Given data:
====
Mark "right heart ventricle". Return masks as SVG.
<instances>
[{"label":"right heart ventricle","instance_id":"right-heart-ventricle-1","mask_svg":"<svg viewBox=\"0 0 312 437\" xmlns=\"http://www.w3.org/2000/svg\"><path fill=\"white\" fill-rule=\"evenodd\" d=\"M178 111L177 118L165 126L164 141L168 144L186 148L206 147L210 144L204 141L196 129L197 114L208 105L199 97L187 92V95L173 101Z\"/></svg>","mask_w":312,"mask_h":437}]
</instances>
====
Work item: Nothing should be left out: copy the material exactly.

Solution for this task:
Mark "right heart ventricle". Return masks as SVG.
<instances>
[{"label":"right heart ventricle","instance_id":"right-heart-ventricle-1","mask_svg":"<svg viewBox=\"0 0 312 437\" xmlns=\"http://www.w3.org/2000/svg\"><path fill=\"white\" fill-rule=\"evenodd\" d=\"M178 111L177 118L165 126L164 141L168 144L186 148L206 147L210 144L204 141L196 129L197 114L208 105L199 97L187 92V95L173 101Z\"/></svg>","mask_w":312,"mask_h":437}]
</instances>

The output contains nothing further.